::: STUDY MATERIAL

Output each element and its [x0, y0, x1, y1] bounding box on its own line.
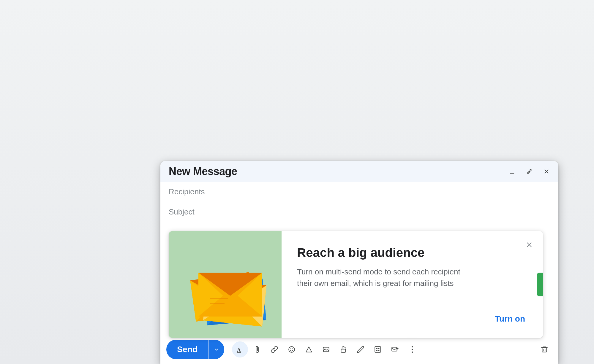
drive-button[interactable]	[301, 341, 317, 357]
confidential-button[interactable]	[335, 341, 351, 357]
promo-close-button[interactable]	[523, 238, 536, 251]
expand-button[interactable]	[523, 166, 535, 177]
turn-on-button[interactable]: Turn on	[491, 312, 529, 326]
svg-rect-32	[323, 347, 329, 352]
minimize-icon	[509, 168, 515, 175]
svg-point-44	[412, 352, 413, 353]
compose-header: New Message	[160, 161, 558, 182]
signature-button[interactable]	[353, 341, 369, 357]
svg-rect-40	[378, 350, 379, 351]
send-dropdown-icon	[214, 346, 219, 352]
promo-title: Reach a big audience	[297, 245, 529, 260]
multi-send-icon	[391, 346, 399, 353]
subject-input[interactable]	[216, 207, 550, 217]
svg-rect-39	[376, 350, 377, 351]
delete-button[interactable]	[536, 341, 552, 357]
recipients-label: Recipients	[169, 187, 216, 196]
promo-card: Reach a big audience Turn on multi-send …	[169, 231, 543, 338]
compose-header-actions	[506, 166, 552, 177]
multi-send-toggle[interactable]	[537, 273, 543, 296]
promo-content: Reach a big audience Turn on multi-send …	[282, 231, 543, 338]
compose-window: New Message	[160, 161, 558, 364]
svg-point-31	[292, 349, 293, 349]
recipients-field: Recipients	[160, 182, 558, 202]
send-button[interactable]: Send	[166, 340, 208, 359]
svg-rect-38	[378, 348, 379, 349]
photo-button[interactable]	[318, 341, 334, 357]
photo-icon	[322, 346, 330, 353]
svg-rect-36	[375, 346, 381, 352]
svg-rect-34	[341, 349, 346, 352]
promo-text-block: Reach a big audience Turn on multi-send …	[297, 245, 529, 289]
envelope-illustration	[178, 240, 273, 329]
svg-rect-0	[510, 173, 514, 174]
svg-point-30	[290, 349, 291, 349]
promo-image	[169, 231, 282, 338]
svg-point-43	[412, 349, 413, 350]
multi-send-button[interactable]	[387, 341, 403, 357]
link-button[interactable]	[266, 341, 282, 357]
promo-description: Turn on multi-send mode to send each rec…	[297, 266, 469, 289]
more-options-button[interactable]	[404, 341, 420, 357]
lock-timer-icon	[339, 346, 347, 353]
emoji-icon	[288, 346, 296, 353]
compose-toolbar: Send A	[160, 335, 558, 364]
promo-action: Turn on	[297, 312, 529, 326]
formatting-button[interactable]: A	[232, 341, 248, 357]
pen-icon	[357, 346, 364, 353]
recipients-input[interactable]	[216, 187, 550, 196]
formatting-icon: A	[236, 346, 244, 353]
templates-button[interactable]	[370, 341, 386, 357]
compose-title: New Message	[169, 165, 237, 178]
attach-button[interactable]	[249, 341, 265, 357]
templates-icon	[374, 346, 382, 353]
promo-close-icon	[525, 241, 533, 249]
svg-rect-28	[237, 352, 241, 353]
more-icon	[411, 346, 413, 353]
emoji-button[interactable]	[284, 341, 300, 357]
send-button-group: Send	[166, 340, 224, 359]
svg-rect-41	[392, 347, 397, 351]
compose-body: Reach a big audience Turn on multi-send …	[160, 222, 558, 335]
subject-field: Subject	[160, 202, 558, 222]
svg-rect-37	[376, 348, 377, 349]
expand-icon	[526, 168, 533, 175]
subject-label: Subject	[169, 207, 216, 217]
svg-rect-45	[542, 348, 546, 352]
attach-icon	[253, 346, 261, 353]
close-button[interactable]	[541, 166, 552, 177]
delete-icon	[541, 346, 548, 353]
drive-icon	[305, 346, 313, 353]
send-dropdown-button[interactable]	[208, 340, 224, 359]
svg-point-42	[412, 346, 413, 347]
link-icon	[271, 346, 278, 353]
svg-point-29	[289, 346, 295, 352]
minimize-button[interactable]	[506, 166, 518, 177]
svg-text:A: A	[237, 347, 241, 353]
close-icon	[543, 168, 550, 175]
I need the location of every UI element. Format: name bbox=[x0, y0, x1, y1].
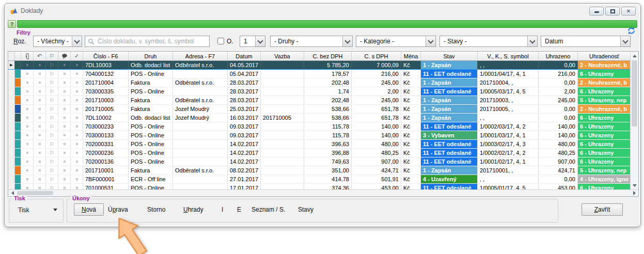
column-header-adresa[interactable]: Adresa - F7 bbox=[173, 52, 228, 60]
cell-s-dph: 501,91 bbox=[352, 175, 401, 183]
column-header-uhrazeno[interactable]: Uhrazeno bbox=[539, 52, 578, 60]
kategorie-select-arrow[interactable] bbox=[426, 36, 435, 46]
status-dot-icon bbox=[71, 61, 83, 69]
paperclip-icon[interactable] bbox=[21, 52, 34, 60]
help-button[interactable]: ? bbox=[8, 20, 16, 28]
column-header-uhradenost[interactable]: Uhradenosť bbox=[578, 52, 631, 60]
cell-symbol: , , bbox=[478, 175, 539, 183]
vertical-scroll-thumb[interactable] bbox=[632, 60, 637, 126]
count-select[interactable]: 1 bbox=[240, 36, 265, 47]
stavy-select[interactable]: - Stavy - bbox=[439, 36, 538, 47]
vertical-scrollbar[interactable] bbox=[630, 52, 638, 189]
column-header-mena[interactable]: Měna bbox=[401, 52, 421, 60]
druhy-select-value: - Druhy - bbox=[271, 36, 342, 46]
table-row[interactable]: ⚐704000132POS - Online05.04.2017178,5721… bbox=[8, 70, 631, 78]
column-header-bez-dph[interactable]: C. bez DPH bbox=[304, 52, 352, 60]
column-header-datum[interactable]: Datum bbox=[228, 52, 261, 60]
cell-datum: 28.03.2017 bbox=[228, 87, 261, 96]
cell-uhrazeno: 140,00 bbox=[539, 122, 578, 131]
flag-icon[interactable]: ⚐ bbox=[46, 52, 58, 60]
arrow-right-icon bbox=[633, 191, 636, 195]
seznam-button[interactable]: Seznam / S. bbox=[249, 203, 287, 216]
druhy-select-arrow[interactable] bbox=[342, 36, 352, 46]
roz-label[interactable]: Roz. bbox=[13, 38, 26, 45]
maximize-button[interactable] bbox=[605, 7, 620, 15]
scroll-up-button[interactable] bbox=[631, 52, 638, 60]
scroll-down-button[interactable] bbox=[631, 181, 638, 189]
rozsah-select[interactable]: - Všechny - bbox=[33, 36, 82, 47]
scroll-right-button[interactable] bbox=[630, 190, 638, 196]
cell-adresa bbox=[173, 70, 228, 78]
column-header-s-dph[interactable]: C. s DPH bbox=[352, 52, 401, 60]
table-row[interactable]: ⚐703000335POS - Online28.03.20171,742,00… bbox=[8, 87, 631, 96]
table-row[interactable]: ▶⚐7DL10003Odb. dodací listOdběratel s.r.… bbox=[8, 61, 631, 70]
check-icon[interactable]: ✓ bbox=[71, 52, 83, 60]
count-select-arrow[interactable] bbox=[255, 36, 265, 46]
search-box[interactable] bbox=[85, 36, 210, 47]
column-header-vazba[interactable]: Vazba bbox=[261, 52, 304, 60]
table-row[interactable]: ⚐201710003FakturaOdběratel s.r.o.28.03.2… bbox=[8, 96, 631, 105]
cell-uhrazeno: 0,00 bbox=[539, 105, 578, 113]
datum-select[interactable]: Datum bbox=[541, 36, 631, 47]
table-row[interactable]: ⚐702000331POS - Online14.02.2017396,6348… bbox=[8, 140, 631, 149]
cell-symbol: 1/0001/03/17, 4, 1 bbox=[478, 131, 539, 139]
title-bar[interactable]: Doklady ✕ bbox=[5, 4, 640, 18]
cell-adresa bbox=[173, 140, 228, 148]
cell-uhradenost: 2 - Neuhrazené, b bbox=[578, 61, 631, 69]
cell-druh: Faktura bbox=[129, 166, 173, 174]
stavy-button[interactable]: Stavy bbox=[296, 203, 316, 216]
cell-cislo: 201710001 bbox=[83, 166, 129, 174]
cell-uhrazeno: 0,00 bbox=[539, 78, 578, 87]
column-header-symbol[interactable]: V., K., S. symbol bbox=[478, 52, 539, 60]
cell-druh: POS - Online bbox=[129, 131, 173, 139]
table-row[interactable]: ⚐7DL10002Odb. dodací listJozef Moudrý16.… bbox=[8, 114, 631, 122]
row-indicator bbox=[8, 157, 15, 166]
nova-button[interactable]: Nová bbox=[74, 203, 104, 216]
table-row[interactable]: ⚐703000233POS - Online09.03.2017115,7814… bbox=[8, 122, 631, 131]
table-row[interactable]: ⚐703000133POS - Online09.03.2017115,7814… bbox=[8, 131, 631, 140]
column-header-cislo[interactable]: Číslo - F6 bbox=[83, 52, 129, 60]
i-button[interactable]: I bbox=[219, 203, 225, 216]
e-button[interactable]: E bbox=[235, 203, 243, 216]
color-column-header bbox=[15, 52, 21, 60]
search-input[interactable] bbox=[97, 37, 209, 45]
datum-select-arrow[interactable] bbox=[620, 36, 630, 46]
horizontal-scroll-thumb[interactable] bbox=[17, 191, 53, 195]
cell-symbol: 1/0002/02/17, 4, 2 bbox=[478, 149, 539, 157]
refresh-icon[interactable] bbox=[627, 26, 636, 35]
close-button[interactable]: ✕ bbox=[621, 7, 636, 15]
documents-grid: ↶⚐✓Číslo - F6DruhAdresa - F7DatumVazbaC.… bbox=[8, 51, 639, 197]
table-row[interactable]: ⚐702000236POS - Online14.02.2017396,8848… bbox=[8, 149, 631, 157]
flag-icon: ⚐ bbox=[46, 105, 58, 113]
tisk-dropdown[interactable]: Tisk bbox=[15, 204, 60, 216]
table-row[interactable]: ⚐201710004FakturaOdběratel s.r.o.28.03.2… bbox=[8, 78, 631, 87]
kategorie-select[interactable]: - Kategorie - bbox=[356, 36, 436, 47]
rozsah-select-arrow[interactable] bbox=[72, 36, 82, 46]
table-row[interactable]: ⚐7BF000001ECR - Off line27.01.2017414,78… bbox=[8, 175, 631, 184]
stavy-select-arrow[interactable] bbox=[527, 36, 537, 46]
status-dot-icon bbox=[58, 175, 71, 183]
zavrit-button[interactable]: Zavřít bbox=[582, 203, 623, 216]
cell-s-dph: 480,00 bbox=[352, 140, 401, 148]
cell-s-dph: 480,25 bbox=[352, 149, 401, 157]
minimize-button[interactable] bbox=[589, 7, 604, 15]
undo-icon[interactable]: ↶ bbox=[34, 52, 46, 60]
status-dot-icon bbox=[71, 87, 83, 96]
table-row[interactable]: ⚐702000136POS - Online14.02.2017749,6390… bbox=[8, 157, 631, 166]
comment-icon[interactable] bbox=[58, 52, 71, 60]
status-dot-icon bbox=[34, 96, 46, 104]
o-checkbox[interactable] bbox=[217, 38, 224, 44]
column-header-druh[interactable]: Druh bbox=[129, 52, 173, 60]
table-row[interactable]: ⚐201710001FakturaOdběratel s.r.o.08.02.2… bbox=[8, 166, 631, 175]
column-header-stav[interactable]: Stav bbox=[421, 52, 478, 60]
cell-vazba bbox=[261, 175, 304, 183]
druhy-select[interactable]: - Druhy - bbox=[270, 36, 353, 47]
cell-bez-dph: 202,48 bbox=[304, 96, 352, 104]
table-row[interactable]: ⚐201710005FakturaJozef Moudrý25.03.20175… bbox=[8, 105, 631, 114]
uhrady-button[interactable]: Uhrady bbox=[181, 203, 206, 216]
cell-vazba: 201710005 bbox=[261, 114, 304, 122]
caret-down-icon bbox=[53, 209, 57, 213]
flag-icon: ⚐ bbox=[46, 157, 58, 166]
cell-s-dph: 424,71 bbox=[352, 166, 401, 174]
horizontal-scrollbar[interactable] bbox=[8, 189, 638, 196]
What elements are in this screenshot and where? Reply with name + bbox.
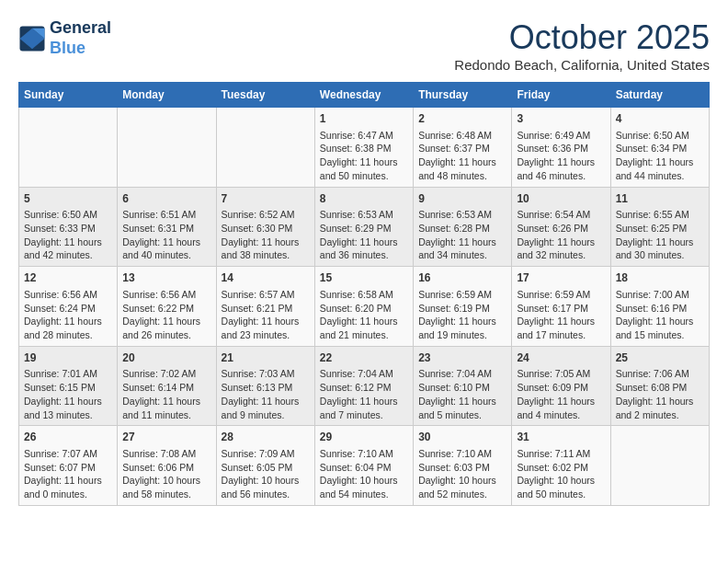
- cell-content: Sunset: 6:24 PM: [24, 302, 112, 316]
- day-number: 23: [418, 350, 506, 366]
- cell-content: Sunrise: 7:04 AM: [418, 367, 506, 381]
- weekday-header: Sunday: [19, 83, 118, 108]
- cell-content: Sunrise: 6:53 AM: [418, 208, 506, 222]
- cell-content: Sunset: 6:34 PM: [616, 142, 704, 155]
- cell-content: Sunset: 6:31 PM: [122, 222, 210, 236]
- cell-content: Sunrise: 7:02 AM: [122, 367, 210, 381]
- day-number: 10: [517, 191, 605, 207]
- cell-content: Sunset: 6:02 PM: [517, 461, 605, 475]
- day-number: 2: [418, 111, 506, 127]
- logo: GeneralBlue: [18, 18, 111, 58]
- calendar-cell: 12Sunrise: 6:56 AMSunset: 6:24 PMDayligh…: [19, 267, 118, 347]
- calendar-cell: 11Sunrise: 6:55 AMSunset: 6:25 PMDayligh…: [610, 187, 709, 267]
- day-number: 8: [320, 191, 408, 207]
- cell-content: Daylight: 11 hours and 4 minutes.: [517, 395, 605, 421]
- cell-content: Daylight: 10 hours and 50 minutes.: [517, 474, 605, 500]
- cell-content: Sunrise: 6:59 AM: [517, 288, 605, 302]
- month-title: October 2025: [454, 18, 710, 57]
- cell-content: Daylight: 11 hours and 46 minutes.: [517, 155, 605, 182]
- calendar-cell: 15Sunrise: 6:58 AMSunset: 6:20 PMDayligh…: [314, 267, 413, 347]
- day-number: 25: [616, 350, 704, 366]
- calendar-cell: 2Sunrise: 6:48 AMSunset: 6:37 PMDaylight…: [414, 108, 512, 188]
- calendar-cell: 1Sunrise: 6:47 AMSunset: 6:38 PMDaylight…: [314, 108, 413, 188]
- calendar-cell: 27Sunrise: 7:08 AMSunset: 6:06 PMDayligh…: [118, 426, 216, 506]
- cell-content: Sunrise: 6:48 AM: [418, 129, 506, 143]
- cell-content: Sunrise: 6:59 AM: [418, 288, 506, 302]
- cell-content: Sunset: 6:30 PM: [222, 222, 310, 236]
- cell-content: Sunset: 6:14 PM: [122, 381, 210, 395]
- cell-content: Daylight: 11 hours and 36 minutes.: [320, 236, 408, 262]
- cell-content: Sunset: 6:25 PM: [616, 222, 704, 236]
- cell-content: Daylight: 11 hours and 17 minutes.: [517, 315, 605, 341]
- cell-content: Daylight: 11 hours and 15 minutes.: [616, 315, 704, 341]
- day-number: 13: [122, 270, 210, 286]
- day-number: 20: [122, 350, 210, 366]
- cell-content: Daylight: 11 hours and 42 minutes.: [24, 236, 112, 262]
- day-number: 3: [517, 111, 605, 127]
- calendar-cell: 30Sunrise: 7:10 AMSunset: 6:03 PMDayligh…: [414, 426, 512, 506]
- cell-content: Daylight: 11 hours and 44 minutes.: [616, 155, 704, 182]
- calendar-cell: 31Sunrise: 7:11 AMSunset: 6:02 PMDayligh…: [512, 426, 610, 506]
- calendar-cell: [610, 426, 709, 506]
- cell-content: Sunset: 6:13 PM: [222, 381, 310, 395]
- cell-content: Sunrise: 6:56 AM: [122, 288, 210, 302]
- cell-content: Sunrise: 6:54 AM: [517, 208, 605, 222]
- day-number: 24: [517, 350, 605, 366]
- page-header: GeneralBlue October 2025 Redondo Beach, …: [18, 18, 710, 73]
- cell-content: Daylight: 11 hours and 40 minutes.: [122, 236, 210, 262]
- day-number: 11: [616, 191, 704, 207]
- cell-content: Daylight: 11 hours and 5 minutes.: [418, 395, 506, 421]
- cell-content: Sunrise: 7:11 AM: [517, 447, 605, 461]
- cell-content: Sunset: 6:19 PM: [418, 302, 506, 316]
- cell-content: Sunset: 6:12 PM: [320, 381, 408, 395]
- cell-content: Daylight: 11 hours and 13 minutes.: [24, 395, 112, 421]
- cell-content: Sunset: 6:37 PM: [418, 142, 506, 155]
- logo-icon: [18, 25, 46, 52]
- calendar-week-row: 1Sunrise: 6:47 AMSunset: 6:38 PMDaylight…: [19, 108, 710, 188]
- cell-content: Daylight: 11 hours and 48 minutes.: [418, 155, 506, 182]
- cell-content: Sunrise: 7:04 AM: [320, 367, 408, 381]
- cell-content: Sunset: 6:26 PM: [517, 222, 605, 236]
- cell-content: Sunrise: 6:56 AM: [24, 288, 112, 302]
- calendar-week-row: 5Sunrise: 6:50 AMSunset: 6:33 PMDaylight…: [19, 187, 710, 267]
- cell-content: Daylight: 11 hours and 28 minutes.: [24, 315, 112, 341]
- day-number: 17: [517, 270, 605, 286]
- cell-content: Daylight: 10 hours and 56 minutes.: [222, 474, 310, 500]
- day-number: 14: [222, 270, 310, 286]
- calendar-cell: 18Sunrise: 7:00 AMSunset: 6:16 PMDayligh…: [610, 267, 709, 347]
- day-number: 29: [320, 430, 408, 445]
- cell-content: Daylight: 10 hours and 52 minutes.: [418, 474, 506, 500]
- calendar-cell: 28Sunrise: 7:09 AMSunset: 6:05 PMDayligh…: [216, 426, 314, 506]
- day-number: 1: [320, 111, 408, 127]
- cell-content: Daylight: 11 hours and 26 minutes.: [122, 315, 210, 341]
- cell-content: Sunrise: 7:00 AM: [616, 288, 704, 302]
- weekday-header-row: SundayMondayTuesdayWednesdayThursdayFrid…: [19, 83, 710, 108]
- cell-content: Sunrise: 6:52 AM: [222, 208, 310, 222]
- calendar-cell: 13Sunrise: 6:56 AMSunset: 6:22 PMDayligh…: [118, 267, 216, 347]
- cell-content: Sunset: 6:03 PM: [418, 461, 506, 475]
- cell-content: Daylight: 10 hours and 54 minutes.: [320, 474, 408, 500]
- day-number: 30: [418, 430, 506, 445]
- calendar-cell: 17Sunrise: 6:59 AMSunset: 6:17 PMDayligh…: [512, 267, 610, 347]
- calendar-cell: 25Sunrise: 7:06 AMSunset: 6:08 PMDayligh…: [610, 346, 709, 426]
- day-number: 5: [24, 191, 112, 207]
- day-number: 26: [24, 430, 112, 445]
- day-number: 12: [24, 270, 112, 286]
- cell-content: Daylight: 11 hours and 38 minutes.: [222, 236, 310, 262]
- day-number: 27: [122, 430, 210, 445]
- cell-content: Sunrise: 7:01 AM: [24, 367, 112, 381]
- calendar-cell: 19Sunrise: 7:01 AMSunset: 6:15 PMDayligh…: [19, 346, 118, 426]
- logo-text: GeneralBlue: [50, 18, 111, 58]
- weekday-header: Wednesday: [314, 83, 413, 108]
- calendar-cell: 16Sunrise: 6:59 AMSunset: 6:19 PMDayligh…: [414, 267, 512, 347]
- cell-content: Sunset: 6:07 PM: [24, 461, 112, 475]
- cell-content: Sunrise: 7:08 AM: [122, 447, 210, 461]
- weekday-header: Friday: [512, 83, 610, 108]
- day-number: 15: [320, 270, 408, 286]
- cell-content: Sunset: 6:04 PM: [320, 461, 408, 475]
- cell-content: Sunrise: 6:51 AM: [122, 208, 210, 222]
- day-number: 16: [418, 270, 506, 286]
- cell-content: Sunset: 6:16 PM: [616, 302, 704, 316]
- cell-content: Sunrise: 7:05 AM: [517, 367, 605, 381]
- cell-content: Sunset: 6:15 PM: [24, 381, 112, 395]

::::::

**TASK DIRECTIONS:**
Which lines in the data above contain "close"? Show each one.

**EXERCISE RESULT:**
promo-close-button[interactable]	[523, 238, 536, 251]
promo-close-icon	[525, 241, 533, 249]
close-button[interactable]	[541, 166, 552, 177]
close-icon	[543, 168, 550, 175]
close-button[interactable]: ✕ bbox=[621, 7, 636, 15]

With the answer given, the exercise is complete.